I was very young when I got married, and my marriage has not been what I had expected due to lack of attention, a lot of arguments, blaming, and violence. So I began a simultaneous relationship that I started with meetings just to talk, in which I felt I was having my needs met by being supported and understood, leading all the way to intimacy. That obviously secret relationship lasted for two years. A year passed, and I tried to have a relationship with another man, but I couldn’t keep it up because my husband started following me and watching me like he did toward the end of my previous relationship.
Now, after almost ten years, I am once again pursuing another man, sending him messages on social networks and emails. I would say that it’s harmless, that I’m only looking for friendship, but I’m not sure. What do you advise me to do? Am I doing wrong?
It is a good thing to ask for advice, especially when your conscience is telling you that something is wrong. The doubt you have about whether it is right to have another extramarital relationship certainly is a warning from your conscience. God gave you a conscience to protect you from unwanted consequences, and if you listen to its warnings, you may save yourself a great deal of heartache.

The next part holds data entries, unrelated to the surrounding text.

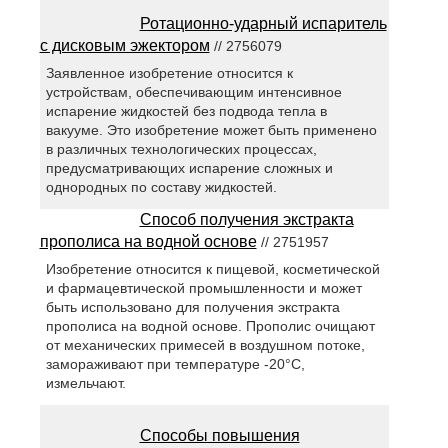
Ротационно-ударный испаритель
с дисковым эжектором
// 2756079
Заявленное изобретение относится к
устройствам, обеспечивающим интенсивное
испарение жидкостей без подвода тепла в
вакууме. Это изобретение может быть применено
в различных технологических процессах,
предусматривающих испарение сложных и
однородных по составу жидкостей.
Способ получения экстракта
прополиса на водной основе
// 2751957
Изобретение относится к пищевой, косметической
и фармацевтической промышленности и может
быть использовано для получения экстракта
прополиса на водной основе. Прополис очищают
от механических примесей в воздушном потоке,
замораживают при температуре -20°С,
измельчают.
Способы повышения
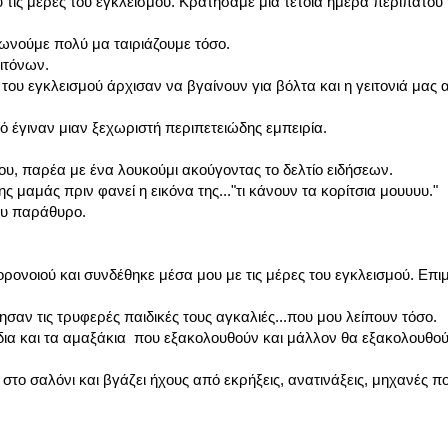
τις μέρες του εγκλεισμού. Κρατήσαμε μια τέτοια ημέρα περιπάτου
ωνούμε πολύ μα ταιριάζουμε τόσο.
ιτόνων.
ου εγκλεισμού άρχισαν να βγαίνουν για βόλτα και η γειτονιά μας
 έγιναν μιαν ξεχωριστή περιπετειώδης εμπειρία.
υ, παρέα με ένα λουκούμι ακούγοντας το δελτίο ειδήσεων.
ς μαμάς πριν φανεί η εικόνα της..."τι κάνουν τα κορίτσια μουυυυ."
ου παράθυρο.
ορονοιού και συνδέθηκε μέσα μου με τις μέρες του εγκλεισμού. Επ
σαν τις τρυφερές παιδικές τους αγκαλιές...που μου λείπουν τόσο.
δια και τα αμαξάκια που εξακολουθούν και μάλλον θα εξακολουθούν
το σαλόνι και βγάζει ήχους από εκρήξεις, ανατινάξεις, μηχανές π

You say that your husband was following you around and watching you. You obviously were lying to him about where you were going and what you were doing, which is why he decided to follow you and find out the truth. You hid a part of your life from him, and that is why you felt you had to lie.
You disclose various reasons for your failed marriage, but most of them have to do with your husband not understanding you or meeting your needs. When you say there was also violence, we have no way of knowing if that violence includes one of you hitting the other in an act of physical abuse, or if the violence you describe is something like an angry person who slams the doors and knocks things over. Our guess, from everything you say, is that there has not been physical abuse.
What is clear is that you are unhappy in your marriage. The positive way of seeking more happiness is to work on the marriage. So go to marriage counseling or find a happily married couple that is willing to mentor you. If your focus remains on how to get your own needs met, then you are doomed to fail. Happy marriages consist of a man and woman who are each most concerned about meeting the needs of the other.
Are you doing wrong? Yes. You are breaking at least two of the Ten Commandments. You have lied and committed adultery. But it is not too late to change. Jesus Christ died on the cross in order to forgive your sins. In spite of what you have done, He will forgive you if you decide to go His way instead of your own way.